The folder crawler simple indexes all content that's in a specified local folder.

  • path: the local folder location
  • extensions: list of file extensions to be included. If one of those extensions is '*' then all files would be crawled, disregarding any other extensions in that list.
  • source: a string that is added to each file's metadata under the "source" field

Note that the local path you specify is mapped into a fixed location in the docker container /home/vectara/data, but that is a detail of the implementation that you don't need to worry about in most cases, just specify the path to your local folder and this mapping happens automatically.

S3 crawler

...
  s3_crawler:
    s3_path: s3://my-bucket/files
    extensions: ['*']

The S3 crawler indexes all content that's in a specified S3 bucket path.

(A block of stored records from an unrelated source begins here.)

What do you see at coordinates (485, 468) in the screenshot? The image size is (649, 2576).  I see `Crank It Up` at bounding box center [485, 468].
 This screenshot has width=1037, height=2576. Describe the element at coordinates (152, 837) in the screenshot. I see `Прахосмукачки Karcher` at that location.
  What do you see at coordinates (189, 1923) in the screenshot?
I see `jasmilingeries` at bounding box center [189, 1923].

  • s3_path: a valid S3 location where the files to index reside
  • extensions: list of file extensions to be included. If one of those extensions is '*' then all files would be crawled, disregarding any other extensions in that list.

Other crawlers:

  • Edgar crawler: crawls SEC Edgar annual reports (10-K) and indexes those into Vectara
  • fmp crawler: crawls information about public companies using the FMP API
  • Hacker News crawler: crawls the best, most recent an most popular Hacker News stories
  • PMC crawler: crawls medical articles from PubMed Central and indexes them into Vectara.
  • Arxiv crawler: crawls the top (most cited or latest) Arxiv articles about a topic and indexes them into Vectara.